Table 2 shows the correlations between average PM_2.5 concentrations and meteorological factors segregated by seasons: winter (mid-October to February), summer (March to mid-May), and the rainy season (mid-May to Mid-October). In the winter season, the correlation with wind speed was higher than with the other meteorological factors (R = −0.214), with a remarkable influence of barometric pressure. In the summer season, correlation with relative humidity was higher than with the other meteorological factors (R = −0.261). In the rainy season, the correlation between wind speed and wind direction was higher than with the other meteorological factors; however, the influence of barometric pressure was still remarkable, indicating the strength of convective inhibition in the atmosphere.

3.2. Ambient Concentrations of PM_2.5 Predicted Using Multiple Linear Regression (MLR)

Using the meteorological factors acquired five levels above the ground at the KU tower, the MLR model was trained and used for the prediction of PM_2.5 concentrations under six scenarios: 3 h, 12 h, 1 day, 2 days, 3 days, and 7 days ahead. The results of these predictions are shown in Figure 5. For the 3- and 12-hour scenarios, very good correlations (R = 0.86 and 0.69, respectively) were achieved between the observed and predicted data. Moreover, a strong-to-moderate relationship was found for the other scenarios of 1 day, 2 days, 3 days, and 7 days ahead, with R = 0.76, 0.77, 0.77, and 0.52, respectively. Using this approach, time series of PM_2.5 concentrations for the year 2020 were predicted and compared with the actual data (Figure 6). The x-axis represents the hours of the year. The first 2000 h correspond approximately to the months of January–March 2020.

Good agreement in the time series for the short time ahead and the 1 day ahead was evident. For the 2- and 3-days-ahead conditions, the overall agreement between the measurement and the prediction was reasonable, confirming general concentration trends; however, the predicted values recurrently underestimated the PM_2.5 level, similar to a previous report [34], which can be linked to varying meteorological conditions.

3.3. Ambient Concentrations of PM_2.5 Predicted Using Multilayer Perceptron (MLP)

In another model, a neural network was developed using a multilayer perceptron (MLP) approach. The results of the PM_2.5 prediction are shown in Figure 7. For the short-term scenario, a very strong correlation (R = 0.82) was obtained between the measured and predicted data. With the exception of the 1-day ahead scenario, which showed a moderately strong relationship (R = 0.66) between the observed and predicted PM_2.5 concentrations, the scenarios for predictions 2 and 3 days ahead showed very strong correlations, with R = 0.73 and 0. 72, respectively. However, it must be noted that the prediction of PM_2.5 concentrations using MLP occasionally exhibited limiting values, particularly visible in Figure 7e, likely from bias that was introduced during the learning process to rectify the errors of the training and data normalization [38]. However, the prediction bias did not determinedly influence the trend of PM_2.5 concentration prediction for the year 2020, as shown in Figure 8, and overall agreement and mirroring of the general trends in the data morphology were unmistakable.

3.4. Comparison between MLR and MLP Techniques

The main aim of the training process of machine learning is to optimize the models for predicting the dependent variable and reducing errors.

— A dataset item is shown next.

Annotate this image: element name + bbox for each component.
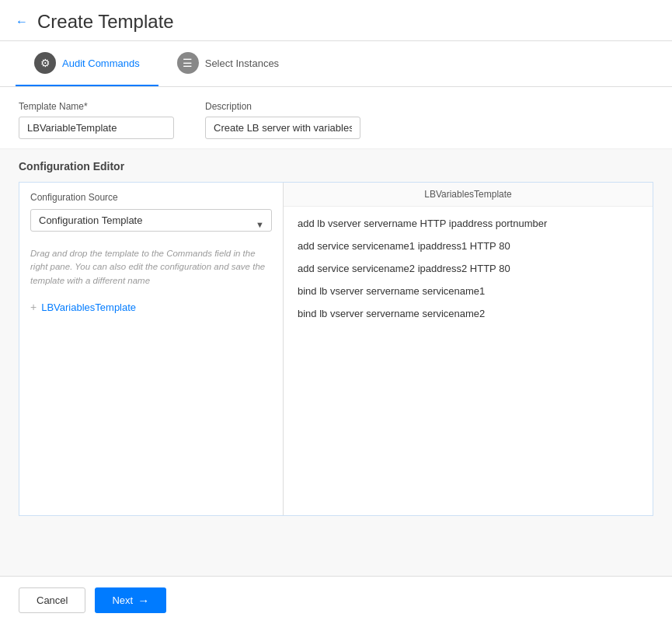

To assess the performance of the predicting models, the mean absolute errors (MAE) and root mean squared error (RMSE), together with the correlation coefficients (R) for the MLR and MLP models and various prediction scenarios are summarized in Table 3. Both statistical indicators (MAE and RMSE) denote the solid quality of the prediction data. The decision on which indicator is more advantageous is not immediately clear and would also depend on the distribution of actual data. MAE assigns the same importance to each error, whereas RMSE emphasizes the largest errors and is more sensitive to outliers. Here, the training was directed toward optimizing both indicators applied to the MLR and MLP models, as shown in Table 3. It is evident that although errors increased with prediction over a longer time, reasonable values of forward predictions were obtained for up to 7 days. Based on the obtained results, the preference for MLR was determined. This was confirmed using recently published data from Northern Thailand [39].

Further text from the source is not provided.